Thursday, April 8, 2010

psring


New fine shadows on the road. What from? The arching yellow-green foliage overhead. Kind of a mesh, a reticulation of areolae, if I may. May I? (I'll just tiptoe away from it and keep on going when someone yells, Hey! Who left this reticulation of areolae lying here?)

It's time to take a broader view. I feel like I've been squinting at April, peering at turtles and phoebes, quarreling over florets, flirting a little with willowy sirens. And maybe missing the bigger picture. Spring.

True, the young season took a bodacious leap yesterday, submitting to the heat of the moment and popping out all over in leaflets and blossoms. But today cooler heads prevailed. Back to the sensible fifties. Did the trees feel hung over after their binge? Did today's chill make the emboldened leaves shrink a little from embarrassment? Nah. They probably know what they're doing.

An early walk through the Brooks Estate yielded no wood thrushes, nor even an uncanny brown thrasher vociferating from a treetop. Just a dawn chorus of the usual April crew: peter-petering but never petering tufted titmice, blue jays sounding limpid one minute, strident the next, robins ringing out their moist cheeriups, a furtive chorrr from a red-bellied woodpecker somewhere, a tinny whinny from a downy, and a flicker proclaiming and proclaiming in a ringing din from some bosky podium...

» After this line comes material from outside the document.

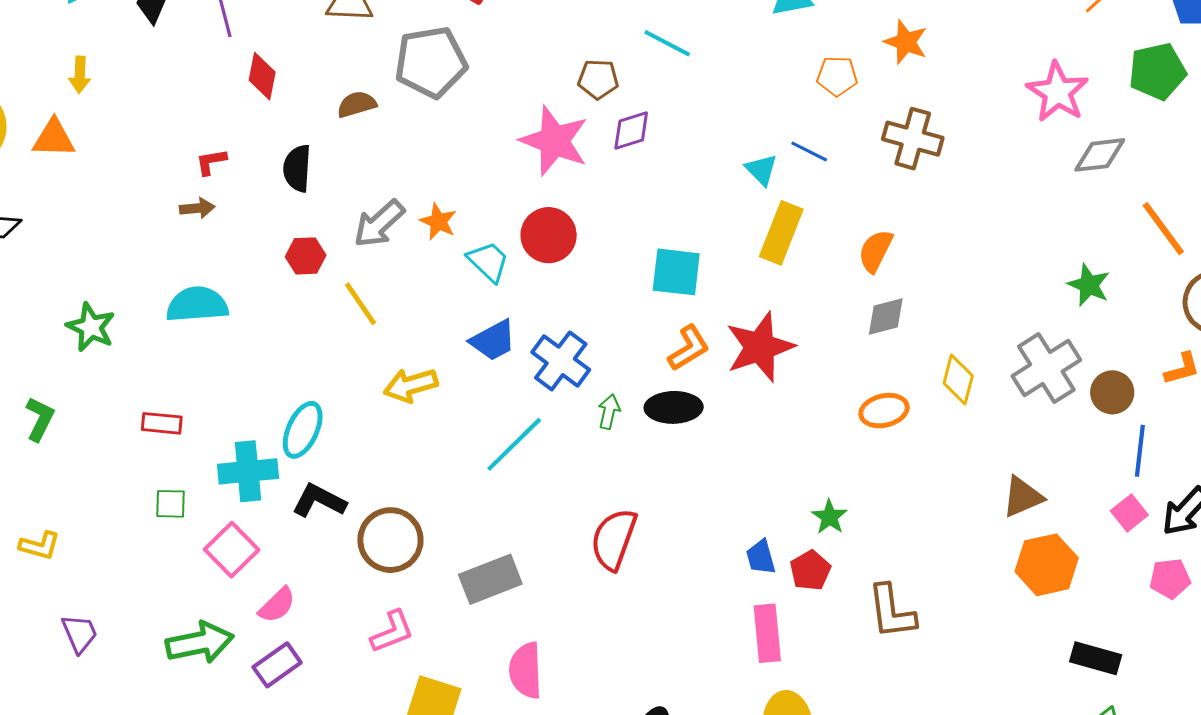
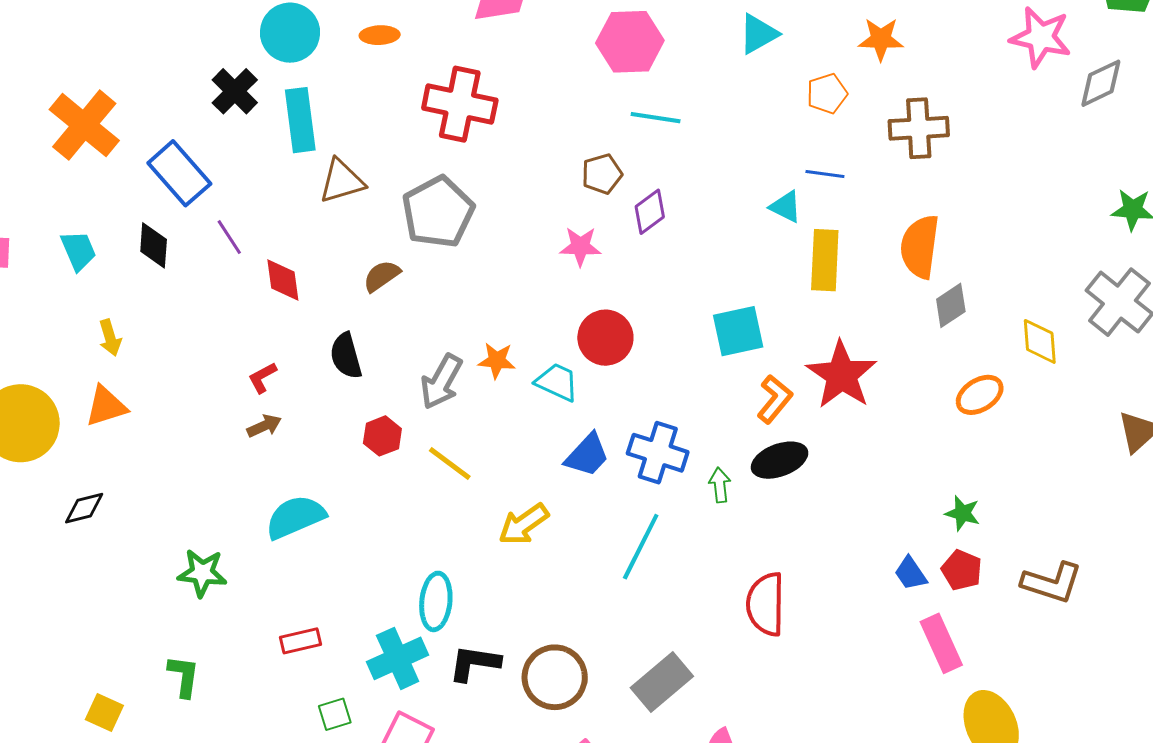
pink star: (554, 141) -> (580, 246), size x0.6
orange semicircle: (875, 251) -> (920, 247), size x1.4
brown L-shape: (892, 612) -> (1052, 583), turned -46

How must it be for this hemisphere when the orbit reaches this zone? Did we humans ever feel that same pull, if that's what it is? Do we still, some of us? I don't just mean reacting to the warmth, the light, the delightful growth and melodye. I mean being sprung ourselves. Getting horny. Rolling around our hairy neanderthal butts in the new grass. Grunting and cawing and imitating rutting elk. Shinning up a tree to gather bunches of florets for some ugh-fest.

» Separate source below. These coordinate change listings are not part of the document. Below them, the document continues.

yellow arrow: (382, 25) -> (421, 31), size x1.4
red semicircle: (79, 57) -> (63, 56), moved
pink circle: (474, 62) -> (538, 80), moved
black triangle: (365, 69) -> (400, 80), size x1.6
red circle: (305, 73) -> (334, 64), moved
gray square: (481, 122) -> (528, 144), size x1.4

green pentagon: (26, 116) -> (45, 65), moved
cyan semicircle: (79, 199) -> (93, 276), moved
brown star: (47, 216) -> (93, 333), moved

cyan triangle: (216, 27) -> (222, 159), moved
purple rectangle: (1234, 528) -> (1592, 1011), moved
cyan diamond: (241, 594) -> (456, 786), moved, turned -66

We kind of still do it, but tamer. Easter...estrus...Queen of the May around the maypole...give us a kiss—

I'm getting ahead of myself. April? May I have this gavotte?


1 comment:

  1. Unseasonably warm there ... and unseasonably FREEZING here! But then I recall many cold and damp AJ's birthdays (May 10) -- Tatlow Park. We've been having lots of wind storms and power outages and we just got back from our dog walk, on which I wore a wool hat with earflaps and mittens and a down jacket and I was freezing. It really seems like global "climate change" more than mere "global warming" ... It was usually dry in NZ over their summer.